Aku tidak pernah melupakannya. Tentang pesan ayah untuk tidak bermain-main tentang hati.

Ayah berpesan kepadaku, 'Jangan pacaran. Kamu boleh jatuh cinta, Hara, tapi saat itu tiba, kamu juga harus siap patah hati.' Hara ingat betul detail pesan ayah. Itu sebabnya aku tidak punya kesempatan dekat dengan lelaki. Pembawaanku yang lebih banyak diam juga membuatku tak memiliki banyak teman di sekolah.

Lelaki berkaca mata di depanku ini tidak sering bicara banyak padaku, tetapi sekali berbicara, aku tahu itu bukan hal yang sederhana.

"Ayah percaya padaku, kan?" Aku meyakinkan, tidak ingin Ayah berubah pikiran. Lagipula, aku terbiasa sendiri, tak ada bayangan cinta-cintaan dalam pikiranku. Setidaknya untuk saat ini. Maka tadi, saat aku harus berurusan dengan sepasang kekasih yang gagal berkomunikasi karena suatu alasan, ada perasaan aneh di dadaku. Entah apa, aku belum paham.

Flashback Off

***

 Surabaya

Gwen POV

Tuhan Mahabaik sedang menyapaku malam ini, melalui rembulan terang dan udara yang lebih hangat. Lalu seperti biasa, aku mengingatmu lagi.

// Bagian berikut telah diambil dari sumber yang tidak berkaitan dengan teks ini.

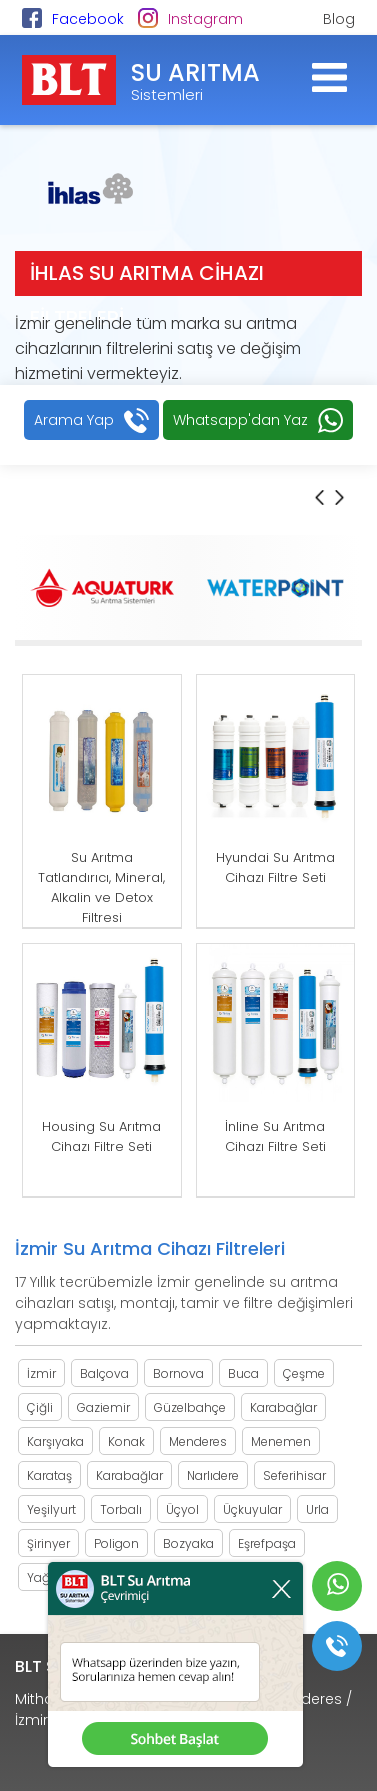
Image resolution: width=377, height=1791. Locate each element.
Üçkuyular (252, 1509)
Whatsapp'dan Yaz (240, 420)
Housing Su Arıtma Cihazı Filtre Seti (101, 1136)
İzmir (41, 1373)
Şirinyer (48, 1543)
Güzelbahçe (190, 1407)
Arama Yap (74, 420)
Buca (243, 1373)
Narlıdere (213, 1475)
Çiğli (40, 1407)
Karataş (49, 1475)
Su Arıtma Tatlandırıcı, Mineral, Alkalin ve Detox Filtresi (101, 887)
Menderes (198, 1441)
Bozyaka (188, 1543)
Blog (339, 19)
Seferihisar (294, 1475)
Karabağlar (283, 1407)
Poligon (116, 1543)
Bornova (178, 1373)
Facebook (88, 19)
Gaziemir (103, 1407)
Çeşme (304, 1373)
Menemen (281, 1441)
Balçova (104, 1373)
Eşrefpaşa (267, 1543)
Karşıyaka (55, 1441)
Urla (317, 1509)
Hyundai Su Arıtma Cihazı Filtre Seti (275, 867)
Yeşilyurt (51, 1509)
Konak (126, 1441)
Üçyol (182, 1509)
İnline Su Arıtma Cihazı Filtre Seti (275, 1136)
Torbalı (121, 1509)
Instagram (205, 19)
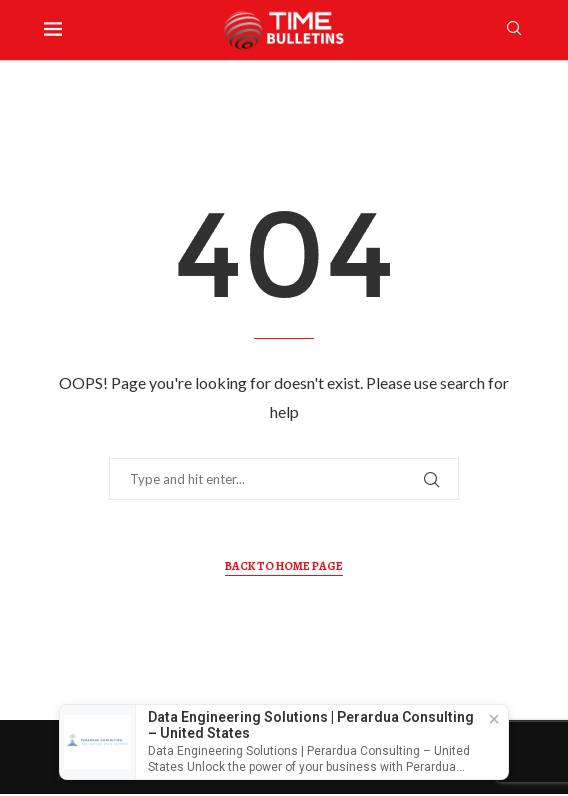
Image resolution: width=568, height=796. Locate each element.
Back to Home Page (284, 566)
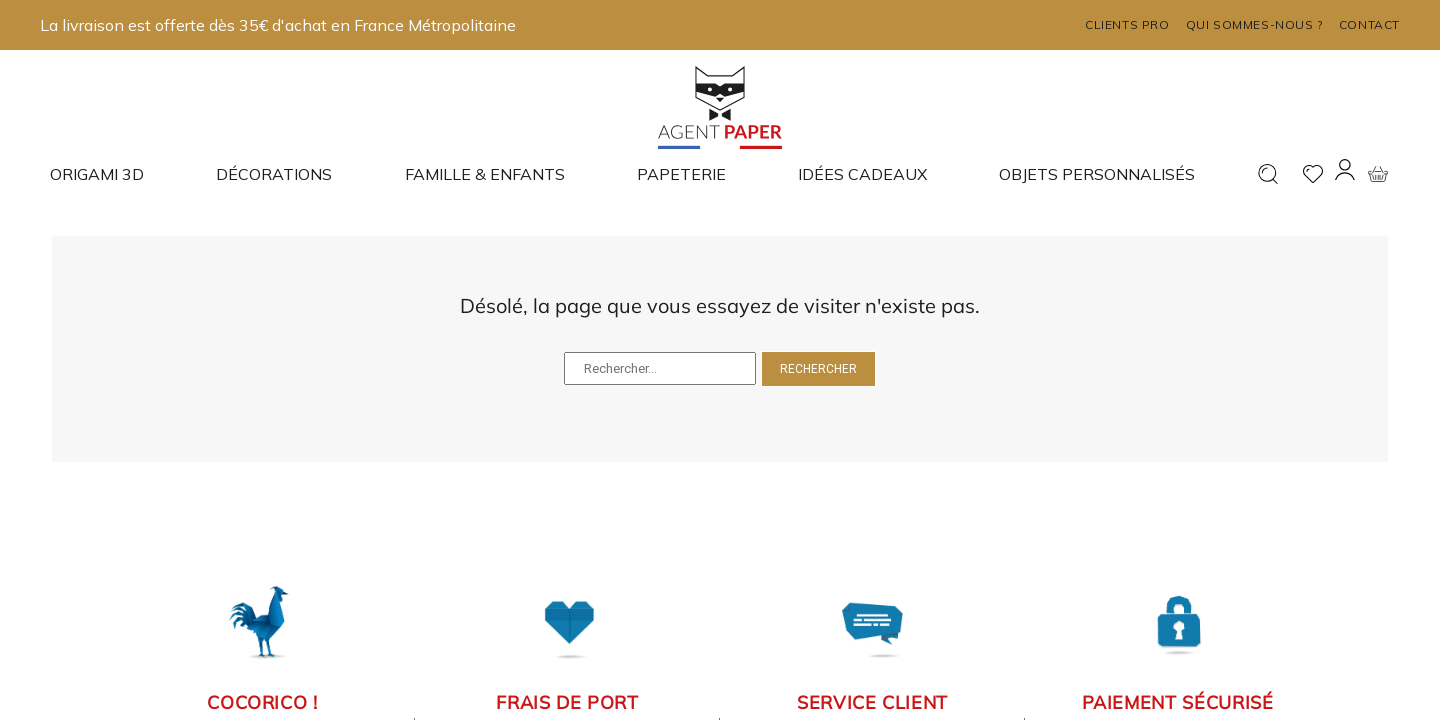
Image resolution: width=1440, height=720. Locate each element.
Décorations (274, 174)
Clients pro (1127, 24)
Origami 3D (97, 174)
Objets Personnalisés (1097, 174)
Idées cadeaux (862, 174)
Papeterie (681, 174)
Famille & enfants (485, 174)
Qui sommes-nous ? (1254, 24)
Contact (1369, 24)
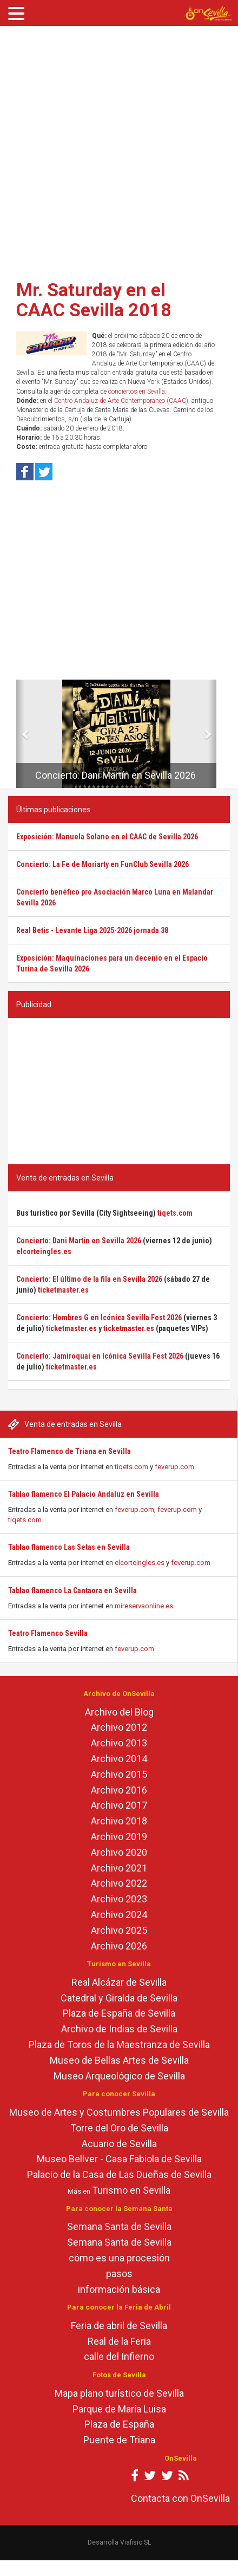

Aku ingat bagaimana kamu menanyakan di mana tempat kesukaanku selain kamar dan perpustakaan. Kemudian satu pertanyaan itu menjadi obrolan ringan menjelang pagi yang dingin. Kala aku menjadi temanmu berehat setelah membakar lemak sebagai anggota tim basket kampus. Kamu yang menemaniku melempurkan tugas kuliah di kafe, sembari ngopi dan tertawa.

Ketika obrolan sederhana kita diselipi sedikit perhatian dan harapan.

Seperti aku yang bahagia menunggu suaramu terdengar di pertemuan kelas akhir pekan. Aku bahagia ketika kamu memakai kemeja putih yang kusuka.

Aku memang tidak tahu bagaimana bahagia versi dirimu. Tapi kuharapkan, tentangku memiliki sisi bahagia di hatimu. Karena sampai saat ini, aku masih berbahagia jika mengingat betapa konyolnya aku ketika jatuh hati padamu. Meski sesekali aku harus menitikkan air mata, saat aku mulai sadar bahwa kamu hanyalah bayang-bayang yang mengasyikkan tanpa mampu direalisasikan dalam tindakan.

***

Jakarta

Anika POV

Mama sudah sadar.

Hanya kata itu yang terngiang di telingaku. Aku sudah memberitahu Om Sultan, memberi kabar bahagia itu kepada orang yang selama ini 

terlalu berjasa untukku. Om Sultan tampak sangat senang, langsung membolehkanku ke Bandung.

Bahkan saat mengambil beberapa baju dan memasukkannya ke tas, Aku sampai tak menyadari ada orang yang memperhatikanku dari luar kamar.

Setelah semuanya beres, Aku segera berjalan menuju pintu kamar.

Aku kaget menyadari Satya berada di depannya. Tatapan pemuda itu masih... Ah, tidak. Aku sudah kebal dan bisa menghadapi Satya.

"Mau ke mana?"

Aku menyipit. "Bandung," jawabnya enteng, lalu mengambil celah untuk berjalan meninggalkannya.

Satya menahan tanganku. "sudah dapet tiket? aku perlu bicara denganmu."

Tak ada waktu. Aku tak akan membiarkan Satya menghalangiku. 

Benar. Pemuda itu harus menyingkir sekarang juga.

"Satya, busnya udah mau berangkat. Kamu jangan mempersulit deh." Aku melepaskan genggamannya di tanganku.

"Aku perlu bicara sama kamu."

Aku mendengus. "Lain kali, oke?"

Satya dengan cepat mengambil tasku dan berjalan lebih dulu daripada gadis itu. "Kita bicara sambil jalan. Aku antar kamu."

Aku hanya terpaku melihat punggungnya. Dia tak mengerti, apakah begitu cara Satya kembali mempermainkan hatiku?